The presentation contrasts the beginnings of geometic and orphic abstraction, and the lyrical abstraction of the post-war period, which grew out of these movements. Initially, the gallery highlights artists who may have inspired the European Post-War movement, such as André Masson, Serge Charchoune, Fernand Léger and Auguste Herbin. A special focus is placed on surrealism, a movement that would later inspire abstraction, and in particular the works of André Masson, creator of automatic drawing. To celebrate the centenary of the birth of Surrealism, the gallery has brought together several works, from Delvaux to Max Ernst and André Masson. One of the key works in the show, André Masson's La Ville abandonnée, a large Cubist drawing once belonging to Messens, a leader of Belgian Surrealism, will subsequently be exhibited at the Palais des Beaux-Arts de Bruxelles, as part of the exhibition Histoire de ne pas rire. Surrealism in Belgium. Surrealist photography is represented by the photomontages and photocollages of Pierre Jahan, one of the pioneers of French photography and a friend of Jean Cocteau.
Works by Pierre Soulages - who passed away last year - Serge Charchoune, Jean 
Fautrier, Hans Hartung and T'ang Haywen illustrate post-war lyrical abstraction.
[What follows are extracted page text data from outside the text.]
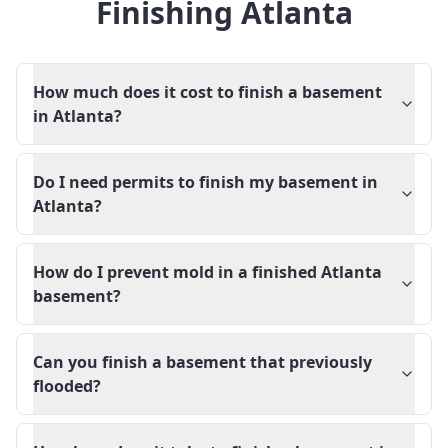
Finishing Atlanta
How much does it cost to finish a basement
in Atlanta?
Do I need permits to finish my basement in
Atlanta?
How do I prevent mold in a finished Atlanta
basement?
Can you finish a basement that previously
flooded?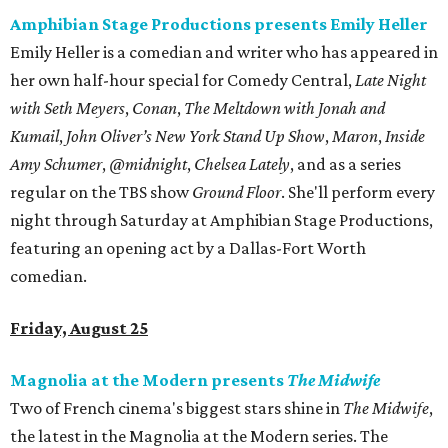
Amphibian Stage Productions presents Emily Heller
Emily Heller is a comedian and writer who has appeared in
her own half-hour special for Comedy Central,
Late Night
with Seth Meyers
,
Conan
,
The Meltdown with Jonah and
Kumail
,
John Oliver’s New York Stand Up Show
,
Maron
,
Inside
Amy Schumer
,
@midnight
,
Chelsea Lately
, and as a series
regular on the TBS show
Ground Floor
. She'll perform every
night through Saturday at Amphibian Stage Productions,
featuring an opening act by a Dallas-Fort Worth
comedian.
Friday, August 25
Magnolia at the Modern presents
The Midwife
Two of French cinema's biggest stars shine in
​The Midwife
​,
the latest in the Magnolia at the Modern series. The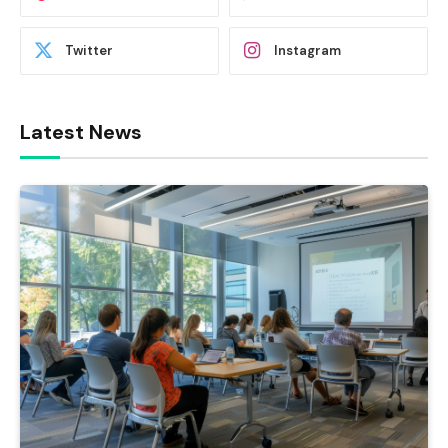
Twitter
Instagram
Latest News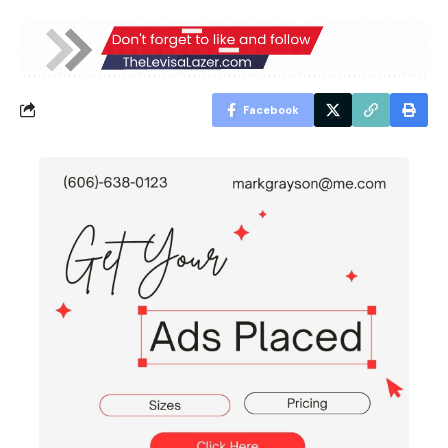
Facebook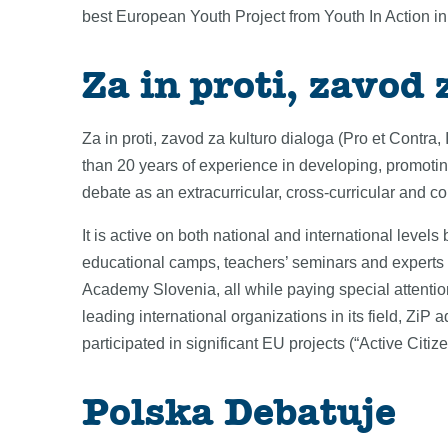
best European Youth Project from Youth In Action 
Za in proti, zavod 
Za in proti, zavod za kulturo dialoga (Pro et Contra, 
than 20 years of experience in developing, promoti
debate as an extracurricular, cross-curricular and com
It is active on both national and international level
educational camps, teachers’ seminars and expert
Academy Slovenia, all while paying special attentio
leading international organizations in its field, Zi
participated in significant EU projects (“Active Cit
Polska Debatuje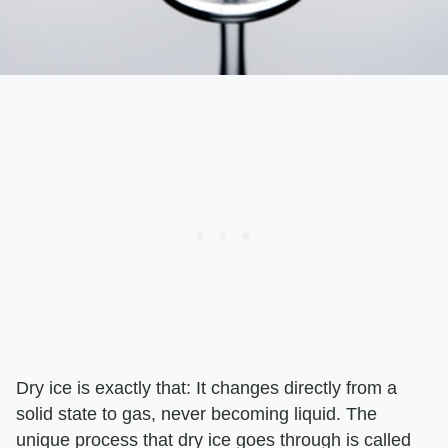
Dry ice is exactly that: It changes directly from a
solid state to gas, never becoming liquid. The
unique process that dry ice goes through is called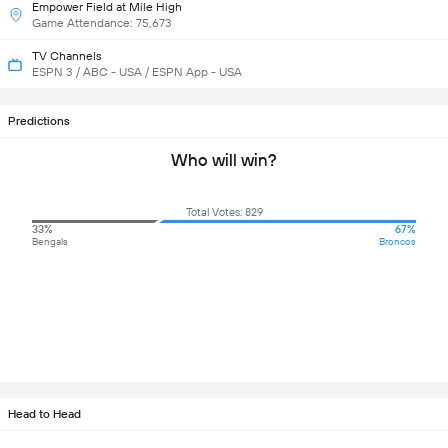
Empower Field at Mile High
Game Attendance: 75,673
TV Channels
ESPN 3 / ABC - USA / ESPN App - USA
Predictions
Who will win?
Total Votes: 829
33%
67%
Bengals
Broncos
Head to Head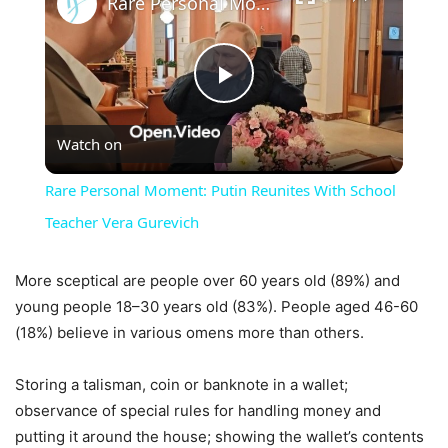
Rare Personal Moment: Putin Reunites With School Teacher Vera Gurevich
Play
Watch on
Video
Rare Personal Moment: Putin Reunites With School
Teacher Vera Gurevich
More sceptical are people over 60 years old (89%) and
young people 18–30 years old (83%). People aged 46-60
(18%) believe in various omens more than others.
Storing a talisman, coin or banknote in a wallet;
observance of special rules for handling money and
putting it around the house; showing the wallet’s contents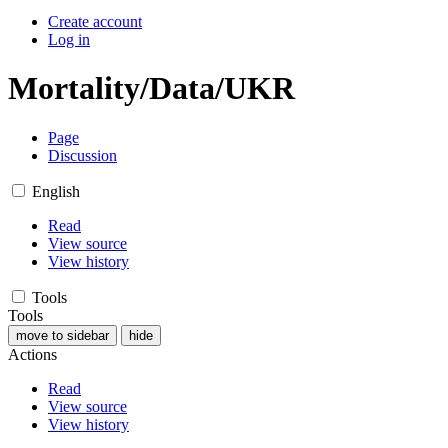
Create account
Log in
Mortality/Data/UKR
Page
Discussion
English
Read
View source
View history
Tools
Tools
move to sidebar
hide
Actions
Read
View source
View history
Two gouaches by Soulages show two different periods in the artist's career: the '50s and the '70s.
Paintings by Serge Charchoune, an artist who spanned the 20th century, from cubism to abstraction, confront the different visions of his work, from color to monochrome, but always focused on gesture.
T'ang Haywen's highly poetic inks continue the great tradition of Chinese ink painting. The Musée Guimet will devote a retrospective to the artist in spring 2024, highlighting the work of this great master of ink, which the gallery will also be exhibiting from June 1 to July 31, 2024.